Akademisi: Saatnya Membangun KPK yang Baru

Akademisi menilai perlu membangun KPK baru yang berbeda dari yang ada saat ini.

Rep: Wahyu Suryana/ Red: Bayu Hermawan
Pakar Hukum Tata Negara Universitas Gajah Mada (UGM) Zainal Arifin Mochtar
Foto: Republika/Rakhmawaty La'lang
Pakar Hukum Tata Negara Universitas Gajah Mada (UGM) Zainal Arifin Mochtar

REPUBLIKA.CO.ID, JAKARTA -- Pengajar Hukum Administrasi Negara Universitas Gadjah Mada Zainal Arifin Mochtar menilai perlu membangun KPK baru yang berbeda dari lembaga saat ini. Hal itu disampaikan dalam diskusi "Merefleksi satu tahun revisi UU KPK, Mati Surinya Pemberantaan Korupsi" yang diselenggarakan Pusat Kajian Anti Korupsi (Pukat) UGM, Yogyakarta.

"Mungkin saatnya berpikir menghela pemberantasan korupsi tanpa memasukkan KPK sebagai faktor penting, sekarang rasanya waktu untuk membangun KPK baru. Saya pada taraf 'haqqul yaqin', perlu ada KPK yang dibangun dengan cara baru," kata Zainal dalam diskusi virtual, Senin (21/9).

Baca Juga

UU KPK No 20 tahun 2003 resmi tercatat pada lembaran negara pada 17 Oktober 2019 sebagai UU No 19 Tahun 2019 mengenai Perubahan UU KPK. KPK sudah mengidentifikasi 26 hal yang berisiko melemahkan KPK dalam revisi UU KPK tersebut. "Saatnya gerakan masyarakat sipil untuk pemberantasan korupsi menawarkan revisi UU Pemberantasan korupsi kepada kandidat presiden 2024 yang mungkin akan memanaskan mesin 2022 dan akan banyak peluang masyarakat sipil untuk menawarkan kepada siapapun presidennya untuk mengikuti agenda publik yang selama ini diacuhkan," tambah Zainal.

Menurut Zainal, gerakan masyarakat sipil sebelumnya sudah menawarkan hal yang sama kepada Presiden Joko Widodo. Tetapi karena alat kontrol yang sangat lemah akhirnya yang terjadi adalah terjadinya penguasaan agenda publik oleh oligarki.

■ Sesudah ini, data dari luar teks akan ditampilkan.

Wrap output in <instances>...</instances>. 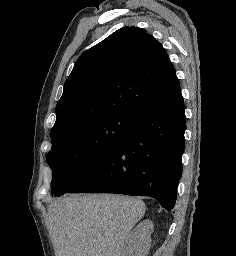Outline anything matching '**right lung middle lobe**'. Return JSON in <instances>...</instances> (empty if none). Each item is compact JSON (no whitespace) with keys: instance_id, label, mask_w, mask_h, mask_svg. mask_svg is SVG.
Here are the masks:
<instances>
[{"instance_id":"dd1d6c3e","label":"right lung middle lobe","mask_w":236,"mask_h":256,"mask_svg":"<svg viewBox=\"0 0 236 256\" xmlns=\"http://www.w3.org/2000/svg\"><path fill=\"white\" fill-rule=\"evenodd\" d=\"M137 121L126 114H112L51 134L47 162L53 171V194L61 196L71 189L123 140Z\"/></svg>"}]
</instances>
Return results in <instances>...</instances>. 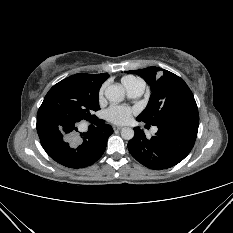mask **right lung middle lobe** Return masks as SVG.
Masks as SVG:
<instances>
[{"instance_id": "dd1d6c3e", "label": "right lung middle lobe", "mask_w": 233, "mask_h": 233, "mask_svg": "<svg viewBox=\"0 0 233 233\" xmlns=\"http://www.w3.org/2000/svg\"><path fill=\"white\" fill-rule=\"evenodd\" d=\"M100 86L75 74L54 85L45 96L37 113V120L52 119L62 125L76 124L91 118L100 109Z\"/></svg>"}]
</instances>
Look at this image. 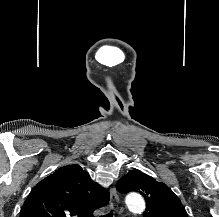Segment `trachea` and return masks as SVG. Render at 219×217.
<instances>
[{"mask_svg": "<svg viewBox=\"0 0 219 217\" xmlns=\"http://www.w3.org/2000/svg\"><path fill=\"white\" fill-rule=\"evenodd\" d=\"M101 217H113V212L111 211L108 214L101 216Z\"/></svg>", "mask_w": 219, "mask_h": 217, "instance_id": "trachea-1", "label": "trachea"}]
</instances>
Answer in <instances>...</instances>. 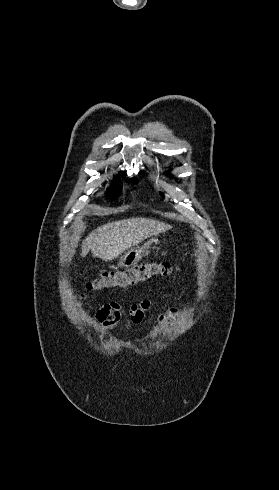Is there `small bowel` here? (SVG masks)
Segmentation results:
<instances>
[{
    "label": "small bowel",
    "mask_w": 279,
    "mask_h": 490,
    "mask_svg": "<svg viewBox=\"0 0 279 490\" xmlns=\"http://www.w3.org/2000/svg\"><path fill=\"white\" fill-rule=\"evenodd\" d=\"M152 303L148 299H144L138 303H134L130 307L131 321L138 323L144 319L145 312L149 310ZM123 305L119 301H111L95 313V320L105 329L113 327L122 316ZM179 315L177 309L172 308L161 313L158 316V322L162 326H169L171 322Z\"/></svg>",
    "instance_id": "1"
}]
</instances>
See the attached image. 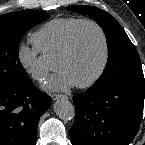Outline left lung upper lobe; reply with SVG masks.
<instances>
[{
	"label": "left lung upper lobe",
	"mask_w": 145,
	"mask_h": 145,
	"mask_svg": "<svg viewBox=\"0 0 145 145\" xmlns=\"http://www.w3.org/2000/svg\"><path fill=\"white\" fill-rule=\"evenodd\" d=\"M87 14L102 27L109 50L105 69L92 88H102L120 82L144 78L139 55L135 46L120 24L107 12L86 5H73L67 8Z\"/></svg>",
	"instance_id": "left-lung-upper-lobe-1"
}]
</instances>
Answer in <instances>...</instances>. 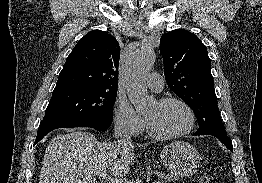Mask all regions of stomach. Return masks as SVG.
<instances>
[{
	"label": "stomach",
	"instance_id": "stomach-1",
	"mask_svg": "<svg viewBox=\"0 0 262 183\" xmlns=\"http://www.w3.org/2000/svg\"><path fill=\"white\" fill-rule=\"evenodd\" d=\"M166 169L177 177L193 175L200 166V154L189 143L175 141L166 145L160 153Z\"/></svg>",
	"mask_w": 262,
	"mask_h": 183
}]
</instances>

"Salah satu yang penting menghindari jebakan oligarki yang dititipkan ke partai dan presiden adalah bagaimana mengecilkan amplifikasi suara oligarki. Caranya ada tiga, pertama mengecilkan peran negara dan menguatkan peran masyarakat sipil istilahnya anarkisme," tambah Zainal.

Menurut Zainal, anarkisme bukan gerakan massa untuk membakar fasilitas publik melainkan gerakan mengecilkan peran negara meninggilan beran masyarakat sipil sehingga dengan mengurangi kewenangan negara yang dapat mempertahankan bisnis oligarki maka akan juga memperkecil ruang permainan oligarki.

"Cara kedua adalah membuat kesetaraan meski saat ini terjadi disparitas yang sangat jauh maka kita membuat kesetaraan sehingga perbedaan antara orang yang miskin dan kaya tidak terlalu jauh," ungkap Zainal.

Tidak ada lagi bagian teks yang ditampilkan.